====== Data shown

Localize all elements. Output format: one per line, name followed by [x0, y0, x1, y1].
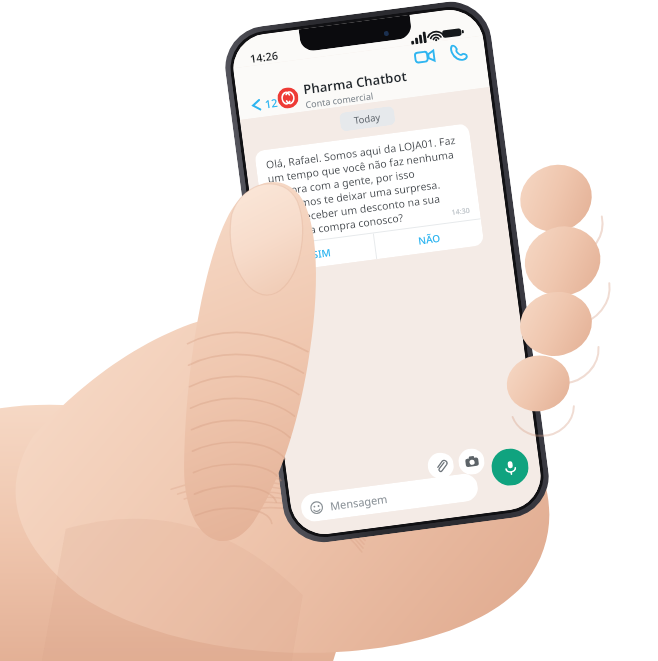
button[interactable]: Voice call [444, 38, 472, 66]
button[interactable]: SIM [267, 234, 376, 273]
button[interactable]: Video call [410, 42, 440, 72]
staticText: Mensagem [329, 491, 389, 513]
staticText: 14:26 [249, 47, 280, 66]
staticText: Conta comercial [305, 89, 375, 110]
staticText: Today [353, 111, 382, 127]
button[interactable]: Record voice message [489, 446, 531, 488]
button[interactable]: Attach [426, 451, 455, 480]
button[interactable]: NÃO [374, 219, 484, 259]
button[interactable]: Back [245, 91, 284, 117]
staticText: SIM [311, 245, 332, 262]
staticText: NÃO [417, 231, 441, 248]
staticText: Pharma Chatbot [302, 67, 408, 98]
button[interactable]: Pharma Chatbot [276, 67, 409, 114]
staticText: 14:30 [451, 206, 470, 218]
button[interactable]: Camera [457, 447, 486, 476]
button[interactable]: Mensagem [299, 472, 480, 523]
staticText: 12 [264, 95, 279, 112]
staticText: Olá, Rafael. Somos aqui da LOJA01. Faz u… [265, 132, 470, 241]
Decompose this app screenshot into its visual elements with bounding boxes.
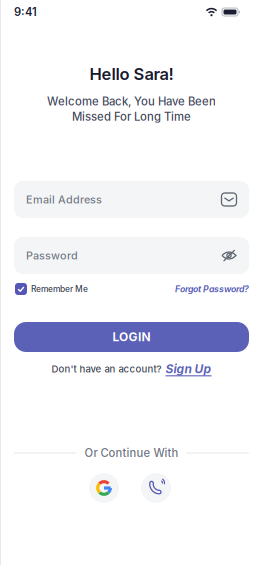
button[interactable]: Password xyxy=(14,237,249,274)
button[interactable]: Email Address xyxy=(14,181,249,218)
staticText: Sign Up xyxy=(166,362,212,376)
button[interactable]: LOGIN xyxy=(14,322,249,352)
button[interactable]: Forgot Password? xyxy=(175,284,249,294)
button[interactable]: Sign Up xyxy=(166,362,212,376)
button[interactable]: Remember Me xyxy=(15,283,88,295)
staticText: LOGIN xyxy=(112,330,150,344)
staticText: Forgot Password? xyxy=(175,284,249,294)
staticText: 9:41 xyxy=(14,5,37,19)
staticText: Missed For Long Time xyxy=(72,110,191,123)
staticText: Remember Me xyxy=(31,284,88,294)
staticText: Welcome Back, You Have Been xyxy=(47,95,216,108)
staticText: Hello Sara! xyxy=(90,64,174,84)
staticText: Don't have an account? xyxy=(52,363,162,375)
staticText: Or Continue With xyxy=(84,446,178,460)
staticText: Password xyxy=(26,249,78,262)
button[interactable]: Sign in with Google xyxy=(89,473,119,503)
button[interactable]: Sign in with Phone xyxy=(141,473,171,503)
staticText: Email Address xyxy=(26,193,102,206)
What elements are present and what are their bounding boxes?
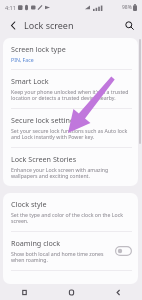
button[interactable]: Home [48, 284, 95, 300]
staticText: Keep your phone unlocked when it's in a … [11, 88, 132, 102]
button[interactable]: Roaming clock [3, 232, 138, 270]
staticText: Secure lock settings [11, 115, 78, 125]
staticText: Set the type and color of the clock on t… [11, 211, 132, 225]
button[interactable]: Screen lock type [3, 38, 138, 69]
staticText: Show both local and home time zones when… [11, 250, 111, 264]
button[interactable]: Back [6, 18, 20, 32]
button[interactable]: Lock Screen Stories [3, 148, 138, 186]
staticText: Lock Screen Stories [11, 154, 77, 164]
staticText: Enhance your Lock screen with amazing wa… [11, 166, 132, 180]
staticText: Clock style [11, 199, 47, 209]
button[interactable]: Search [122, 18, 136, 32]
staticText: Set your secure lock functions such as A… [11, 127, 132, 141]
staticText: Lock screen [24, 19, 74, 31]
button[interactable]: Recents [0, 284, 48, 300]
button[interactable]: Back [95, 284, 142, 300]
button[interactable]: Secure lock settings [3, 109, 138, 147]
staticText: Smart Lock [11, 76, 49, 86]
staticText: 4:11 [5, 4, 16, 11]
button[interactable]: Toggle [115, 246, 132, 256]
staticText: PIN, Face [11, 56, 34, 63]
button[interactable]: Smart Lock [3, 70, 138, 108]
staticText: 98% [122, 4, 132, 11]
button[interactable]: Clock style [3, 193, 138, 231]
staticText: Screen lock type [11, 44, 66, 54]
staticText: Roaming clock [11, 238, 61, 248]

============

▸ Task to complete
Wherever a line in the data above holds the word "your", copy that line.

▸ Exercise result
staticText: Keep your phone unlocked when it's in a … [11, 88, 132, 102]
staticText: Enhance your Lock screen with amazing wa… [11, 166, 132, 180]
staticText: Set your secure lock functions such as A… [11, 127, 132, 141]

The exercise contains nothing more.